The Pipeline#

The CV/OCR pipeline turns the source scanned PDF into the canonical OCR database and the normalized page images that the npm packages ship. Consumers of humument never run this — the data is published on npm. You only need the pipeline to rebuild the dataset (e.g. after swapping the source scan or changing the OCR logic).

Six pages of A Human Document, each shown at the four CV pipeline stages — raw scan, deskewed and cropped, normalized black-and-white, and whitespace-plus-features analysis

The stages below across six pages — one row each: 01a raw scan → 01c deskewed & cropped → 01d normalized B&W → 01e + 02 word-rarity features + whitespace graph. Read a column to follow one page through the pipeline.

Requirements#

  • macOS — OCR is done locally with Apple Vision (via ocrmac); there are no cloud APIs and no Linux path.
  • uv — the Python project (pyproject.toml) is managed with uv (Python ≥ 3.11).

Running it#

From the repo root:

uv sync
make pipeline   # stages 01a → 03, in order
make verify     # validate + pytest + typecheck (the data-contract gate)

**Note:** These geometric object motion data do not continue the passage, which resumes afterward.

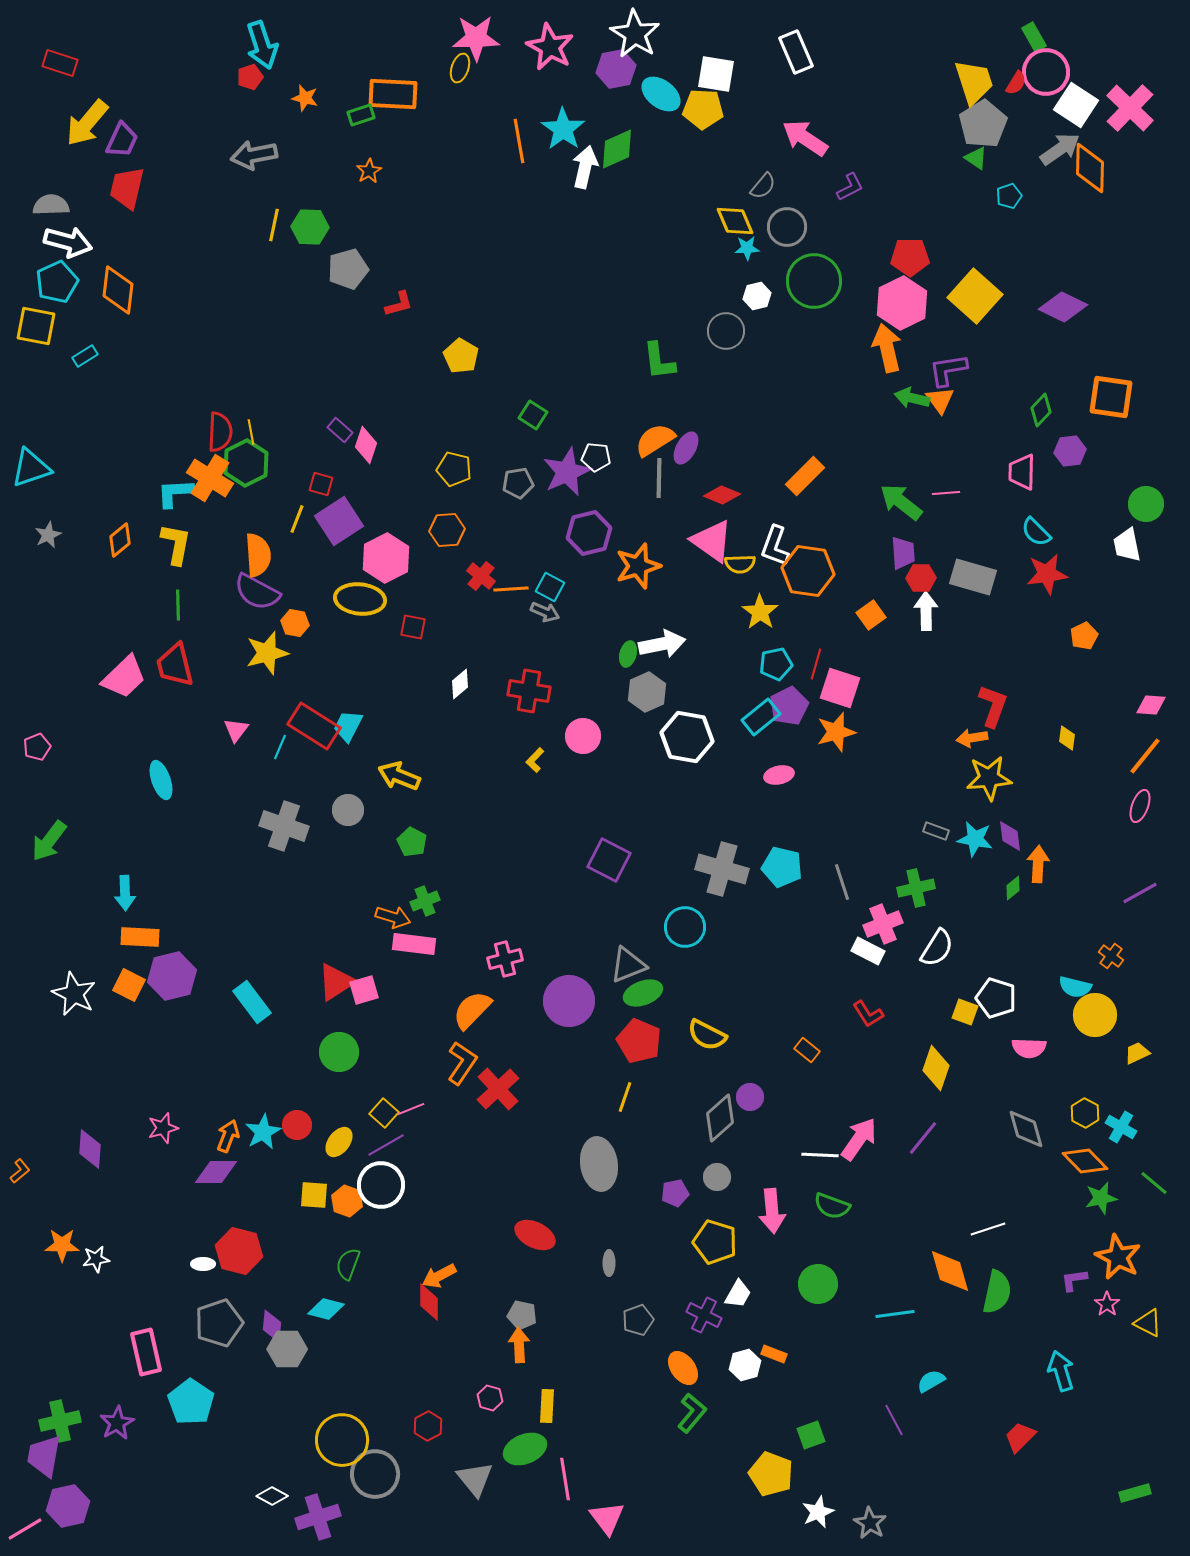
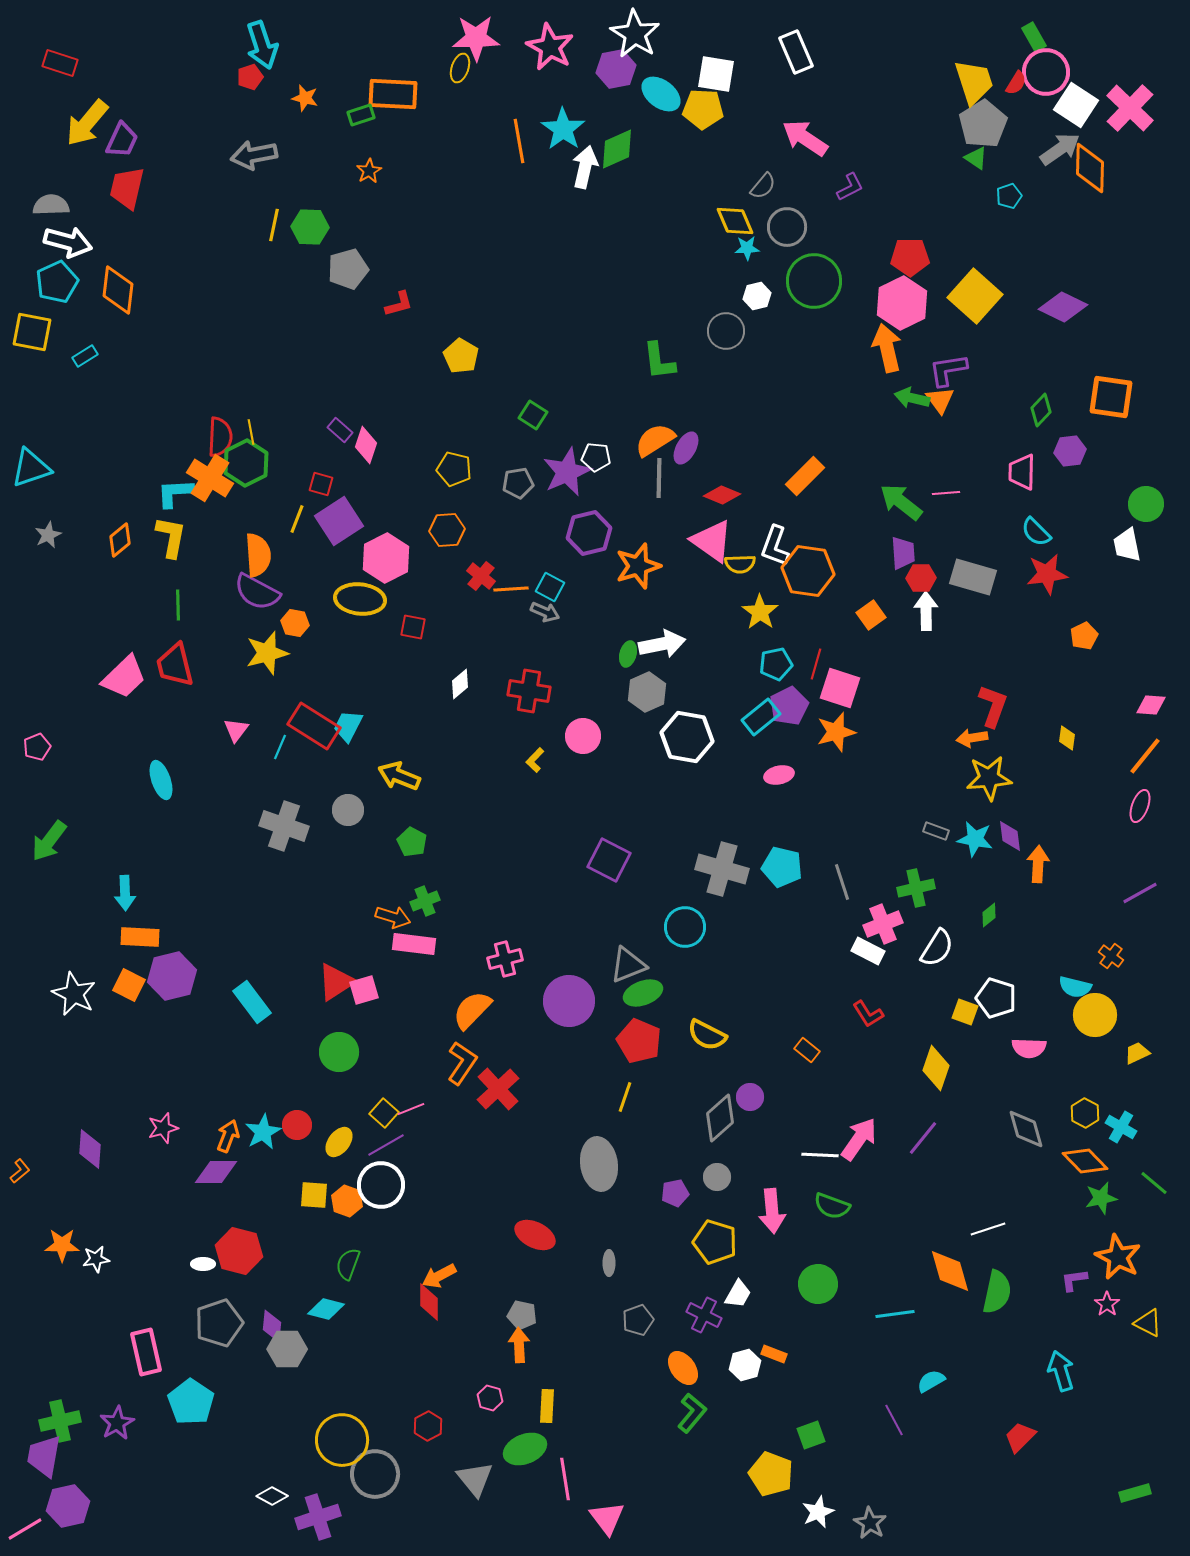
yellow square at (36, 326): moved 4 px left, 6 px down
red semicircle at (220, 432): moved 5 px down
yellow L-shape at (176, 544): moved 5 px left, 7 px up
green diamond at (1013, 888): moved 24 px left, 27 px down
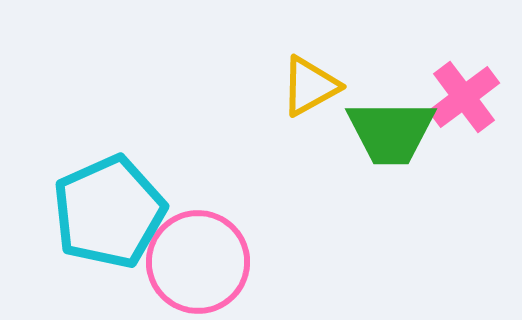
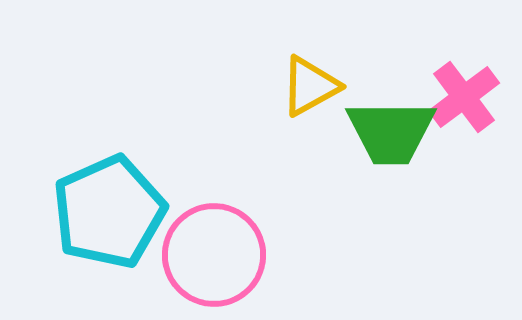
pink circle: moved 16 px right, 7 px up
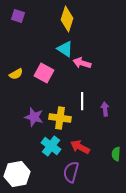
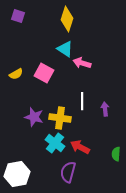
cyan cross: moved 4 px right, 3 px up
purple semicircle: moved 3 px left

make pipeline runs the numbered stages in order; make verify runs the gate that protects the data contract (validate + test + typecheck).

Page numbering#

The DB is keyed by the printed book page (page_num, 1–367), which equals the A Humument page. The PDF scan has front matter and a trailing publisher catalogue, so the raster index differs from the printed page by a constant:

raster_index (1-based into the PDF) = printed_page + PAGE_OFFSET   # PAGE_OFFSET = 9

This offset is applied in exactly one place — stage 01a. Afterwards every artifact and DB row is keyed by printed page, so all later stages and the editor work in printed-page space with no offset awareness. (All of this lives in pipeline/config.py: OUTPUT_WIDTH/HEIGHT = 1400×2100, DPI = 300, the B&W cleanup knobs, etc.)

Stages#

Configured in pipeline/config.py; run by the Makefile.

Stage Script Does
01a rasterize 01a_rasterize.py PDF → data/pages/*.jpg at 300 dpi. The only place PAGE_OFFSET is applied.
01b ocr_raw 01b_ocr_raw.py Raw macOS Vision OCR → data/humument.db.
01c correct_tilt 01c_correct_tilt.py Deskew, align (anchoring the running header), and re-OCR → data/pages_corrected/.
01d normalize_color 01d_normalize_color.py B&W high-contrast normalization, shadow removal, flat-field, text-bbox crop → data/pages_normalized/.
01e features 01e_features.py Tag every word with POS, lemma, frequency, rarity (spaCy + wordfreq).
02 whitespace_graph 02_whitespace_graph.py Whitespace gutters, word docks, and the routing graph used to draw rivers of type.
03 export_web 03_export_web.py Export the DB to static JSON under output/db/ (catalog, per-page pNNNN.json + gzipped twin, search index). This is the payload published as humument-data.

A grid of normalized page scans sampled across the 367-page book

The output of stage 01d — 367 normalized B&W pages (a sample spread across the book), published as humument-images.

The canonical database#

data/humument.db is a SQLite database, keyed by page_num (1–367), and is the source of truth. Its six tables — pages, words, page_corrections, page_gutters, word_docks, and page_graph — are exactly what stage 03 serializes to JSON. See Data Format for the schema.

Because Apple Vision OCR is nondeterministic, the DB is versioned in the repo via git-lfs rather than regenerated; re-running the pipeline won't reproduce it byte-for-byte.

Verification#

make verify is the data-contract gate, and pipeline/validate_db.py is the heart of it — a read-only check of every invariant the editor relies on:

  • page_corrections.page_num is exactly the contiguous content range (this is what makes page_num == printed page == A Humument page);
  • pages dimensions equal the normalized canvas and the actual JPEG dims (word-overlay alignment depends on it);
  • NLP columns, graph, gutters, and docks are all populated and JSON-parseable;
  • the page number printed in each running header matches page_num (≥ 85%) — objective proof of the page correspondence.

It exits non-zero on failure, so it doubles as the CI/pytest gate (pipeline/tests/).

Publishing the data packages#

data-packages/sync.mjs copies the pipeline outputs into the two data packages at publish time (output/dbhumument-data; data/pages_normalizedhumument-images). See npm Packages.